Trovi: an experiment sharing platform. In November we officially announced Trovi, the Chameleon reproducibility platform that allows Chameleon users to discover and share packaged experiments. You can even publish your packaged experiment to Zenodo for long-term storage and citation. Trovi is integrated with Chameleon’s Jupyter installation, so if you're familiar with Jupyter Notebooks, you'll be right at home. If you're new to notebooks, check out this webinar from last year, which illustrates how Notebooks can be used to organize and orchestrate CISE experiments. We have had several users already taking advantage of this new capability to organize their experimental workflow and leverage the artifacts to improve the quality of their paper submissions. In particular, last summer we worked with a group of talented students who reproduced and packaged experiments from foundational papers (such as DAWNBench) that can now be used for further research or education. They have written about their experiences here and here--check it out!
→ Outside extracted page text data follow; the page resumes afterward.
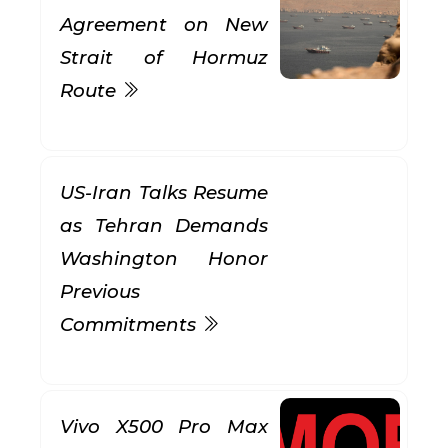
Agreement on New
Strait of Hormuz
Route
US-Iran Talks Resume
as Tehran Demands
Washington Honor
Previous
Commitments
Vivo X500 Pro Max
General system upgrades. Much of this year was focused on “behind the scenes” work  geared towards making the system better. We upgraded all our installations to the latest OpenStack release (Train) to leverage bug fixes and performance improvements around instance launch times. This is true of our CHI installations on both sites as well as our KVM platform. We also made various usability improvements in the reservation system as well as user interface, improved the system defaults, and generally worked on making the system more reliable and responsive.


Appliances. We added multiple appliances this year (CC-CentOS8 and CC-CentOS8-CUDA10 being the most important). We also installed Python 3 in all Chameleon-supported images and set as default (due to Python 2 end-of-life in early 2020), made improvements to the cc-snapshot tool, updated the DevStack appliance for the OpenStack Rocky release, and improved default security rules for all our base images, to reduce chance of accidental compromise.


Cloud trace data. We have updated both our open-source trace generator and the trace format specification to serve for both the virtual machine and bare-metal clouds. We also published a new KVM trace from our KVM site and bare-metal traces from the CHI@UC site and CHI@TACC site using the updated trace format version.


More IPs for more experiments. We obtained and added another 100+ IP addresses to the CHI@UC site in response to increased demand. If you are still having issues reserving multiple IP addresses for your experiment, check out this blog post for some ideas on how to make use of fewer. Reduce, re-use, recycle!


Reaching out. We sought to broaden our communication with users via webinars (most of which are recorded on our YouTube channel), social media, and our blog. We also increasingly invest in tools that allow our users to use Chameleon as an education platform; this year the CSInParallel and the ANL Big Data Camp took advantage of those capabilities. 

We look forward to starting anew in January: we are cooking up a lot of exciting things and will share more details as the year unfolds! We will be releasing monthly changelogs again in the new year so you can keep abreast of the latest updates.


Finally, I wanted to extend a thank you to the Chameleon ticketmasters, who have continued to provide same-day responses to your questions and difficulties throughout the year. And, thanks to all of you who wrote in to give feedback on the testbed, reporting issues and also letting us know how your experience is overall. Looking forward to helping you out in the next year!